--- What the task asks ---
Among the entries below, how many lines include the string "fabricantes"? Answer with only the number.

Stored entries:
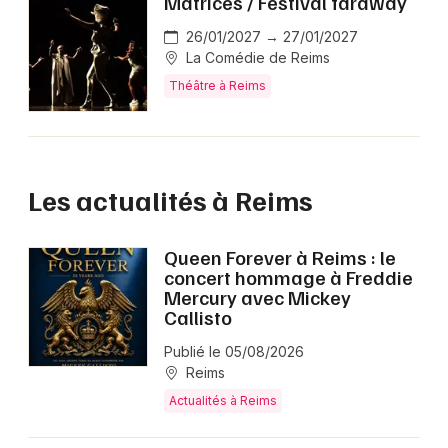
Matrices / Festival faraway
26/01/2027 → 27/01/2027
La Comédie de Reims
Théâtre à Reims
Les actualités à Reims
Queen Forever à Reims : le
concert hommage à Freddie
Mercury avec Mickey
Callisto
Publié le 05/08/2026
Reims
Actualités à Reims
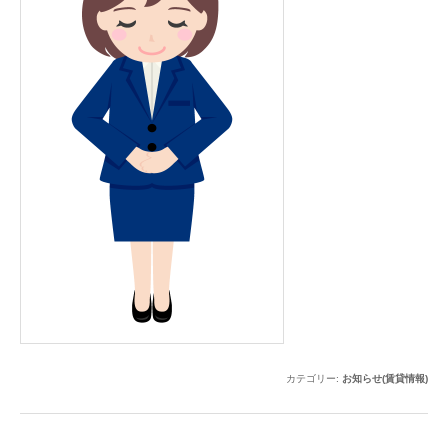
カテゴリー:
お知らせ(賃貸情報)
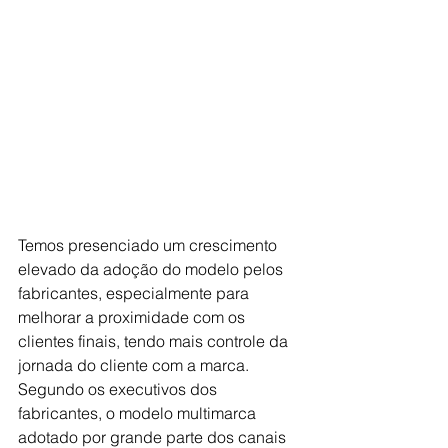
Temos presenciado um crescimento 
elevado da adoção do modelo pelos 
fabricantes, especialmente para 
melhorar a proximidade com os 
clientes finais, tendo mais controle da 
jornada do cliente com a marca. 
Segundo os executivos dos 
fabricantes, o modelo multimarca 
adotado por grande parte dos canais 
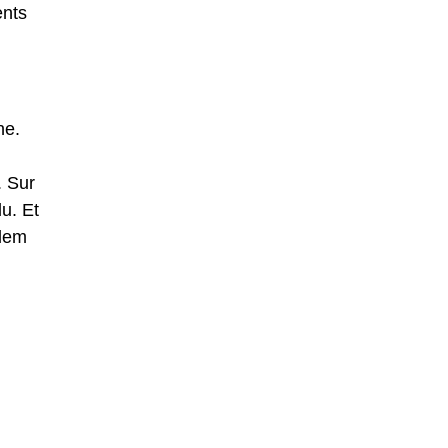
ents
ne.
. Sur
u. Et
slem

--- Answer ---
2